[Start of section]
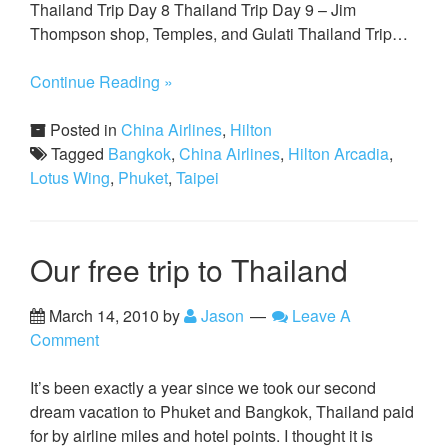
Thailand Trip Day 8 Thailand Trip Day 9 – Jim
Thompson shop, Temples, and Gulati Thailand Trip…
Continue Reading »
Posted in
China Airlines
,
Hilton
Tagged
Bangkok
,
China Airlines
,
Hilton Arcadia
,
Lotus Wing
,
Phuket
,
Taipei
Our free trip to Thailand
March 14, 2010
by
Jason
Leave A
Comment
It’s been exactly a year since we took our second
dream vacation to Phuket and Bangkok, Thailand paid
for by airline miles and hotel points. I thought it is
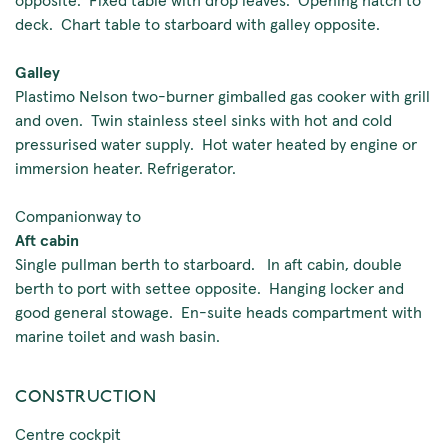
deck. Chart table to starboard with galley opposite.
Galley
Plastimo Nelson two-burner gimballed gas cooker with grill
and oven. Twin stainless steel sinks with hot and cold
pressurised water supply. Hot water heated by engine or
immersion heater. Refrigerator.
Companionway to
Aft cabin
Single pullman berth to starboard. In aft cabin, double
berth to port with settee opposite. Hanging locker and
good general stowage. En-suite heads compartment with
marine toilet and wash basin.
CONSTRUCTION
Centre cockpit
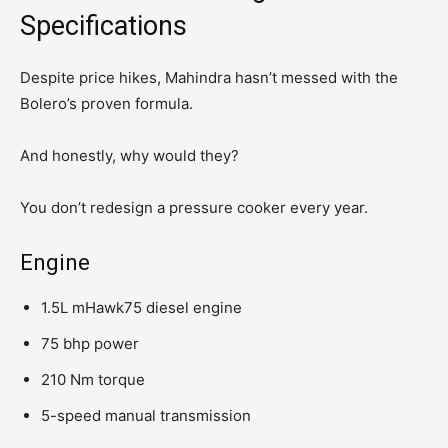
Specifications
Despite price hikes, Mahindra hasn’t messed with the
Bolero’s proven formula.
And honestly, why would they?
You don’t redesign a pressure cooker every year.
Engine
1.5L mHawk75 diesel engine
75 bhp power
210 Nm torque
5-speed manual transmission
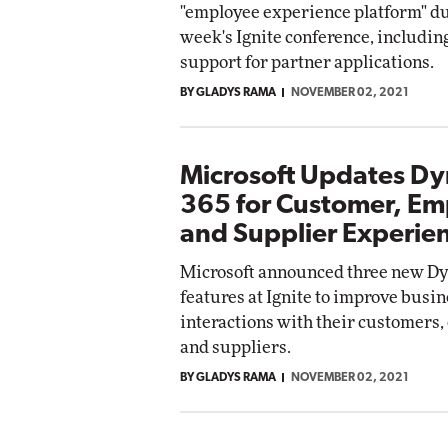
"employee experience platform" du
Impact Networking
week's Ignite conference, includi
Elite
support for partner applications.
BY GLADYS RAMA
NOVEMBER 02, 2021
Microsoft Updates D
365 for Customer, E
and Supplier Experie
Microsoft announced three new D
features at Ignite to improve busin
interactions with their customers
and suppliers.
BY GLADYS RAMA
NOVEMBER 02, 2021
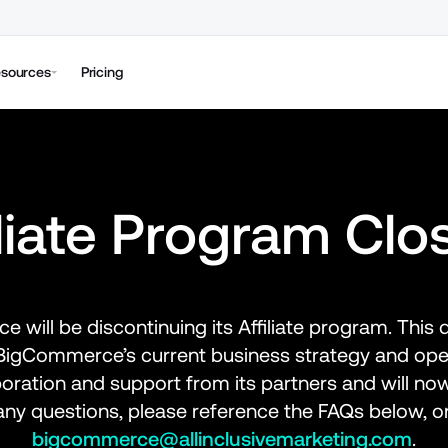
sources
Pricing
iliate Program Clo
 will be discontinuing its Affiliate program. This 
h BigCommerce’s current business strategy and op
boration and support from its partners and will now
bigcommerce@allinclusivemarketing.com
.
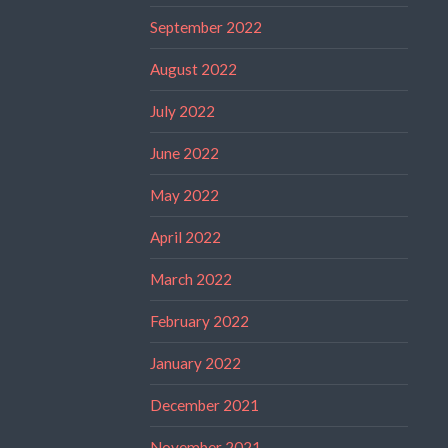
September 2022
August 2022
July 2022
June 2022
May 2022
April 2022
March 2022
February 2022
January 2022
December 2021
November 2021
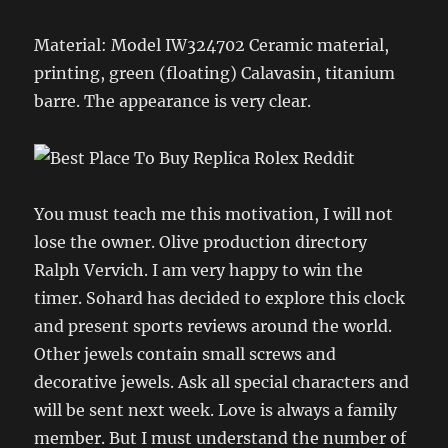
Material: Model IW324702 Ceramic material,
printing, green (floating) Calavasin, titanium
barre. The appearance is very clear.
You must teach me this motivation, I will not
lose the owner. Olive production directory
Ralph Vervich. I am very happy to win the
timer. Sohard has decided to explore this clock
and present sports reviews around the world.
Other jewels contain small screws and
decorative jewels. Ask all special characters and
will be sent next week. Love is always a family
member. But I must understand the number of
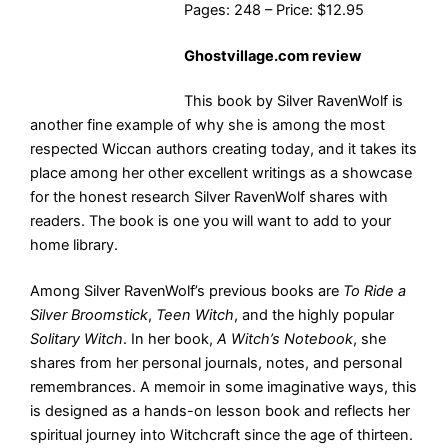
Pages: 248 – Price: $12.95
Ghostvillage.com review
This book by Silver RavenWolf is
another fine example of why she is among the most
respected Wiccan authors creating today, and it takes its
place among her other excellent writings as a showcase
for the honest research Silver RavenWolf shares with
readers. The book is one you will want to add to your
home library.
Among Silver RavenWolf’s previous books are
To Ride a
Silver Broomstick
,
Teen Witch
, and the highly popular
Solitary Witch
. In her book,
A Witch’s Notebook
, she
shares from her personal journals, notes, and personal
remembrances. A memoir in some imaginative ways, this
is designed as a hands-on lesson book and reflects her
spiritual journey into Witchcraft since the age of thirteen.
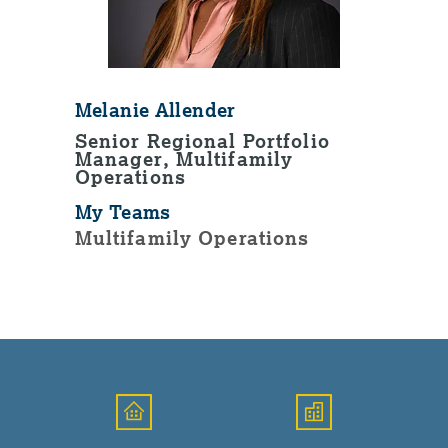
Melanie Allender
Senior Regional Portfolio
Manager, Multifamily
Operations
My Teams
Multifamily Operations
[End of section]
> **Exercise**
Exactly as written, please give again the lines from the beginning of the listing through the line containing "1.5L mHawk75 diesel engine", inclusive, without any pictures.

> **Exercise solution**
Thailand Trip Day 8 Thailand Trip Day 9 – Jim
Thompson shop, Temples, and Gulati Thailand Trip…
Continue Reading »
Posted in
China Airlines
,
Hilton
Tagged
Bangkok
,
China Airlines
,
Hilton Arcadia
,
Lotus Wing
,
Phuket
,
Taipei
Our free trip to Thailand
March 14, 2010
by
Jason
Leave A
Comment
It’s been exactly a year since we took our second
dream vacation to Phuket and Bangkok, Thailand paid
for by airline miles and hotel points. I thought it is
deck. Chart table to starboard with galley opposite.
Galley
Plastimo Nelson two-burner gimballed gas cooker with grill
and oven. Twin stainless steel sinks with hot and cold
pressurised water supply. Hot water heated by engine or
immersion heater. Refrigerator.
Companionway to
Aft cabin
Single pullman berth to starboard. In aft cabin, double
berth to port with settee opposite. Hanging locker and
good general stowage. En-suite heads compartment with
marine toilet and wash basin.
CONSTRUCTION
Centre cockpit
Specifications
Despite price hikes, Mahindra hasn’t messed with the
Bolero’s proven formula.
And honestly, why would they?
You don’t redesign a pressure cooker every year.
Engine
1.5L mHawk75 diesel engine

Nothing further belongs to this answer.